The other thing is that you'll be interviewed by geeks!  And geeks love to talk tech, so if you have not built your own computer, set up your own network and done some of the other things geeks do, you'll find the interviews very hard going.

The reason I'm telling you this is because a while back there was a similar thread to this where a few people who had gone and done MSc in computing were complaining that despite all hype about the shortages in the software industry they were not landing jobs and the main reason was that they did not have the background that most entry level candidates could offer.

In many ways recruiting junior software engineers these days is like selecting graphic artists - you're expected to have some kind of a portfolio of work to go along with the parchment...  And the need to build up a portfolio is something you need to factor into the work load for the degree, you are not already working on something.

There is definitely good opportunities in the software industry right across Europe, but it takes more that a degree to land those positions.  And is is some thing most of the college promoters don't tell you, when they are mentioning the 170K job a Google or who ever.


----------



## dub_nerd (15 Jul 2013)

Agree with the previous post. If I was interviewing someone for a senior software position it would not hinge on their qualifications. It would be about their real-life software experience, and making sure they understand the nitty-gritty as well as trying to see what sort of insights they have into various "bigger pictures" concerning software architecture which is itself a cover term for a vast array of different disciplines.

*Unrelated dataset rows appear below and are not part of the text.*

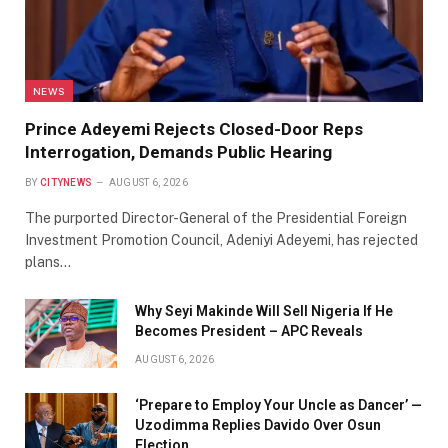
NEWS
Prince Adeyemi Rejects Closed-Door Reps
Interrogation, Demands Public Hearing
BY
CITYNEWS
AUGUST 6, 2026
The purported Director-General of the Presidential Foreign
Investment Promotion Council, Adeniyi Adeyemi, has rejected
plans…
Why Seyi Makinde Will Sell Nigeria If He
Becomes President – APC Reveals
AUGUST 6, 2026
‘Prepare to Employ Your Uncle as Dancer’ —
Uzodimma Replies Davido Over Osun
Election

Glancing at the UCD [broken link removed], the content looks very good, but I would say that if your existing degree is not in an IT-related discipline then it will be a very hard slog and you will still only know the bare rudiments of (some types of) software development. To be expert in all the areas mentioned probably needs many years work experience, and even then you would need additional education (academic or on the job) to get properly into software design and architecture. You also need to land on your feet to be lucky enough to get a job that will allow you to grow your skills appropriately, and if you have any choice in the matter you should actively seek this. I would also say, in my experience, some people have a special aptitude for software development, while some never "get it" regardless of qualifications -- an anecdote borne out statistically by industry studies of relative productivity rates of the best and worst at the job. 

So, in summary, I would say that this looks like a good course, but do not expect to be landing a senior high-paid job at the end of a three-semester course without a great deal more work experience and training. A decent employer will at best look on your master's degree as an indication of ability and willingness to learn. If you go for it, best of luck with it -- software can be a fascinating and rewarding career.


----------



## ang1170 (15 Jul 2013)

dub_nerd said:


> So, in summary, I would say that this looks like a good course, but do not expect to be landing a senior high-paid job at the end of a three-semester course without a great deal more work experience and training. A decent employer will at best look on your master's degree as an indication of ability and willingness to learn. If you go for it, best of luck with it -- software can be a fascinating and rewarding career.


 
I'd be inclined to agree with this as a general point, but I don't think it would be a reasonable expectation to look for a senior job at the end of the course. You’d be competing with recent graduates from IT based courses. 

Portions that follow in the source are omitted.